To use the newly installed packages in this Jupyter runtime, you must restart the runtime. You can do this by running the cell below, which restarts the current kernel.

In [3]:
import IPython

app = IPython.Application.instance()
app.kernel.do_shutdown(True)

{'status': 'ok', 'restart': True}

<div class="alert alert-block alert-warning">
<b>⚠️ The kernel is going to restart. Please wait until it is finished before continuing to the next step. ⚠️</b>
</div>


### Authenticate your notebook environment (Colab only)
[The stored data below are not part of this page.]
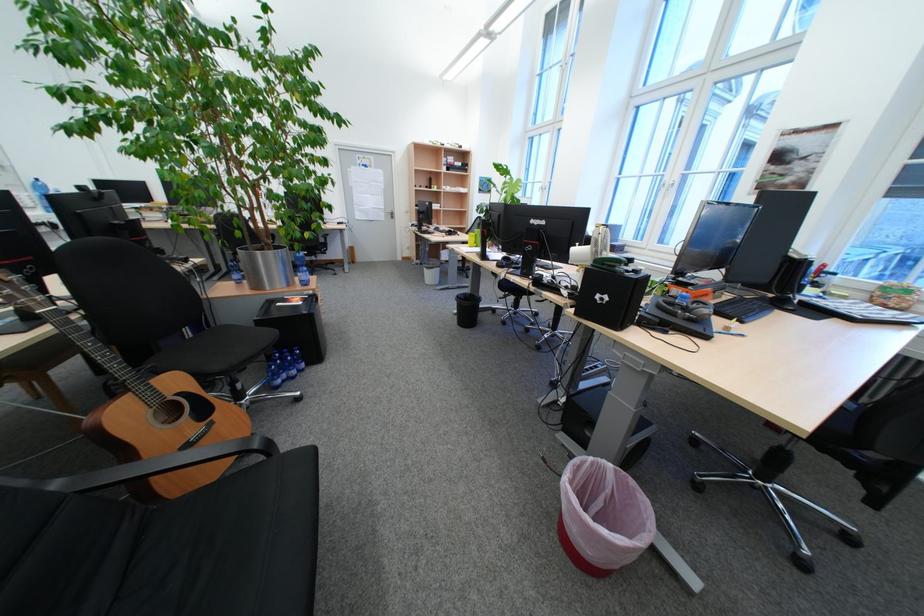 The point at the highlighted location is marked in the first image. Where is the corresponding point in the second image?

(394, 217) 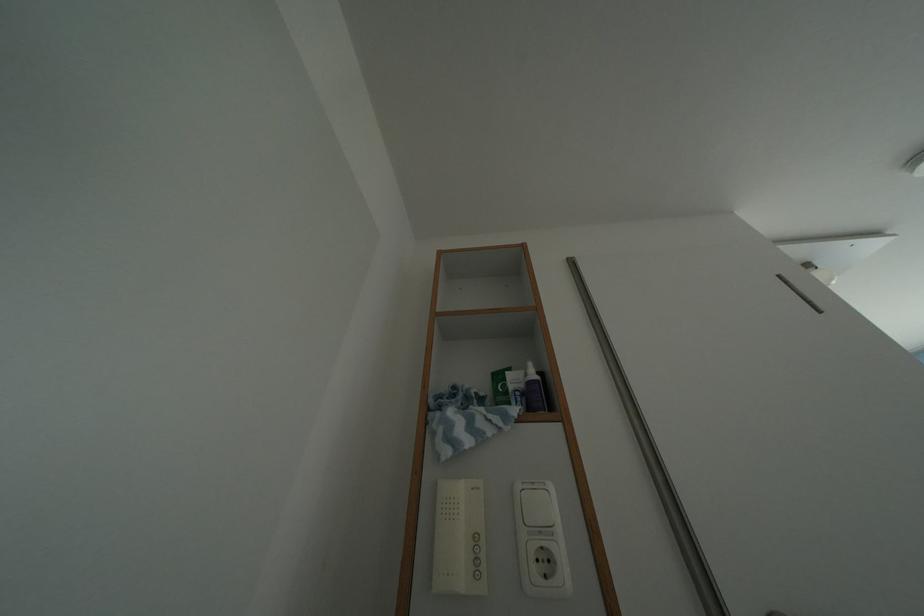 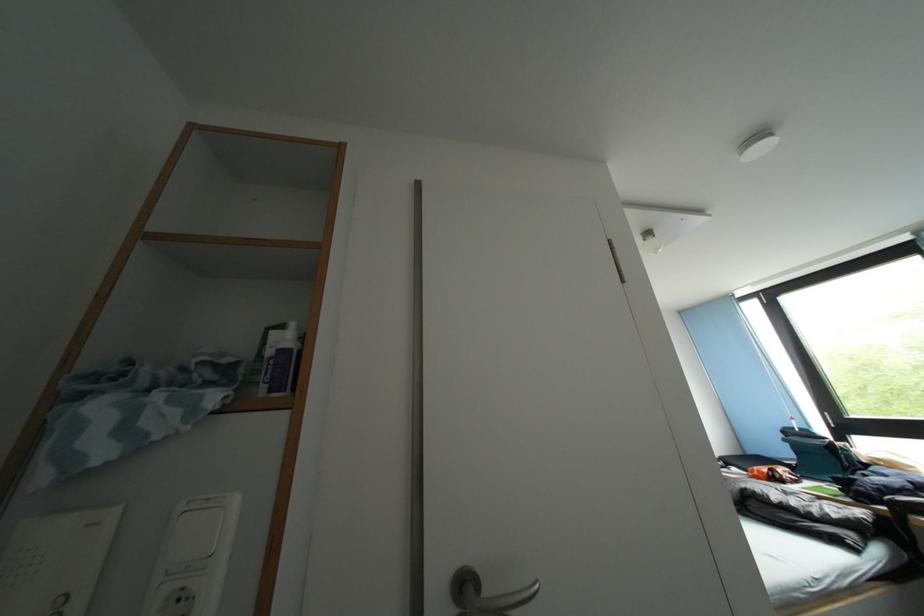 Which direction would the cameraman need to move to produce the second image?

The cameraman moved toward right, forward. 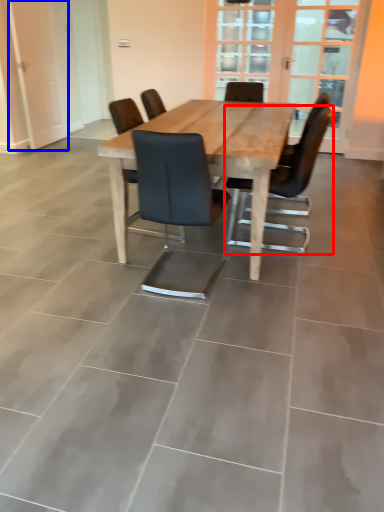 Question: Which point is further to the camera, chair (highlighted by a red box) or screen door (highlighted by a blue box)?

Choices:
 (A) chair
 (B) screen door

Answer: (B)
If you are running this notebook on Google Colab, run the cell below to authenticate your environment.


In [2]:
import sys

if "google.colab" in sys.modules:
    from google.colab import auth

    auth.authenticate_user()

### Set Google Cloud project information and initialize Vertex AI SDK

To get started using Vertex AI, you must have an existing Google Cloud project and [enable the Vertex AI API](https://console.cloud.google.com/flows/enableapi?apiid=aiplatform.googleapis.com).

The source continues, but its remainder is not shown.